إِنَّ اللَّهَ سَرِيعُ الْحِسَابِ (EınNa elLAHa SaRIyGu eLXıSAvBu) “Allah hesabı süratli olandır.”
Genellikle insanlar Allah’ın kudretine inanmaktadırlar.
Ama bazı insanlar bunun ilerde olacağını, şimdilik biz bunu yani bazı işleri yapsak bile bir şey olmaz diye düşünmektedirler! Şimdilik biz Avrupa Birliği’ne bir girelim, ondan sonra Allah’ın dediklerini yaparız derler! Avrupa’yı Tanrı’ya şerik (yani ortak) yaparlar. Meseleyi daha da ileri götürüp Avrupa’yı güçlü, Allah’ı aciz sanırlar!

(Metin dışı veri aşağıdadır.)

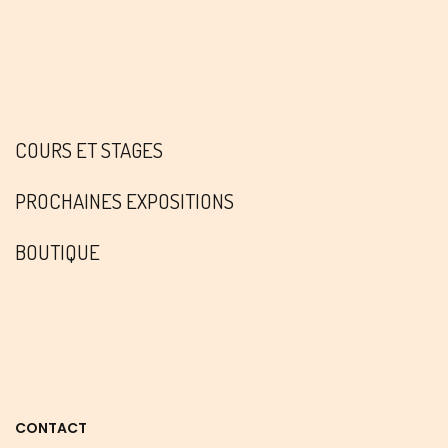
COURS ET STAGES
PROCHAINES EXPOSITIONS
BOUTIQUE
CONTACT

Biz 1960’larda siyaset yapmaya başladığımızda bize hep şunu telkin ettiler; “Siz oy alsanız bile sizi iktidar etmezler! Takiyye yapalım, Adalet Partisi’nin arkasından gidelim!..”
Risale-i Nur talebelerine; “Gelin hep beraber Akevler Kooperatifi’nde organize olalım.” dediğimizde; “Bizi yaşatmazlar!” diye kaçındılar. Sonra ne oldu? Bugün tüm dünyada organize olmuş Nur talebeleri vardır.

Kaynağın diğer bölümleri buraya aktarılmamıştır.